Und "das belgische Zeugnis fällt erbärmlich aus", titelt Le Soir heute. Mobilitätspolitik: drei auf zehn, erneuerbare Energien: fünf auf zehn; Gebäude-Isolierung: fünf auf zehn. Fazit: Es gibt noch viel zu tun.
Greenpeace hat übrigens die Leistungen der zuständigen Minister bewertet. Das Ergebnis steht in De Morgen: Der wallonische Umweltminister Philippe Henry kommt mit sechs auf zehn noch ganz gut weg. Seine flämische Kollegin Joke Schauvliege bekommt eine dürftige zwei auf zehn.

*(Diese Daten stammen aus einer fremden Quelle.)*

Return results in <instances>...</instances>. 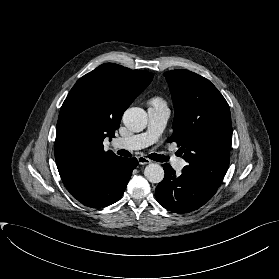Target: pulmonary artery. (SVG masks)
<instances>
[{
  "instance_id": "obj_1",
  "label": "pulmonary artery",
  "mask_w": 279,
  "mask_h": 279,
  "mask_svg": "<svg viewBox=\"0 0 279 279\" xmlns=\"http://www.w3.org/2000/svg\"><path fill=\"white\" fill-rule=\"evenodd\" d=\"M169 117V110L164 105H152L148 109V128L145 132L121 137L114 140V144L128 150H139L153 144L162 134ZM172 166L181 171L186 162L178 157L171 158Z\"/></svg>"
}]
</instances>
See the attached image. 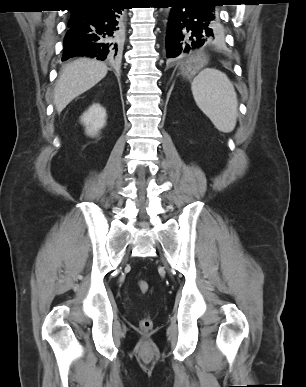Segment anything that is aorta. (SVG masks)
Here are the masks:
<instances>
[{"label": "aorta", "mask_w": 306, "mask_h": 387, "mask_svg": "<svg viewBox=\"0 0 306 387\" xmlns=\"http://www.w3.org/2000/svg\"><path fill=\"white\" fill-rule=\"evenodd\" d=\"M167 11L169 12V11H170V8H168Z\"/></svg>", "instance_id": "1"}]
</instances>
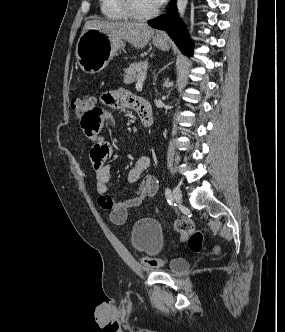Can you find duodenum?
Masks as SVG:
<instances>
[{
    "label": "duodenum",
    "instance_id": "410a0bca",
    "mask_svg": "<svg viewBox=\"0 0 285 332\" xmlns=\"http://www.w3.org/2000/svg\"><path fill=\"white\" fill-rule=\"evenodd\" d=\"M137 108L141 124L144 127H150L153 124V114L149 102L144 99H137Z\"/></svg>",
    "mask_w": 285,
    "mask_h": 332
}]
</instances>
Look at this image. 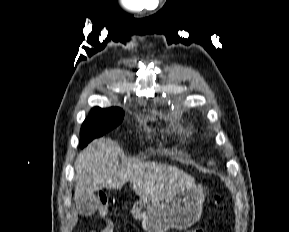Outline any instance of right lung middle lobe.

Die Belgier müssten eigentlich mit Schamesröte im Gesicht in Warschau auflaufen, meint Le Soir in seinem Leitartikel. Belgien wird jedenfalls - bei unveränderter Politik - seine Klimaschutzziele verfehlen. Das hat auch damit zu tun, dass die Geldbörse der Bürger zu so einer Art Obsession geworden ist. Erst recht in Krisenzeiten landen dann die Klimaschutzmaßnahmen schnell auf dem Abstellgleis. Es wird höchste Zeit, dass wir unseren Lebenswandel in Frage stellen, dass wir auch mal über angebliche Tabus diskutieren und notfalls muss der Staat über Steuern die Richtung weisen. Steuern sind keine peinliche Geschlechtskrankheit.
Die Zeitung L'Echo veröffentlicht heute ein Interview mit DG-Ministerpräsident Karl-Heinz Lambertz. Seine Botschaft: Die DG muss eine Region werden; "wir wollen ein Belgien zu viert".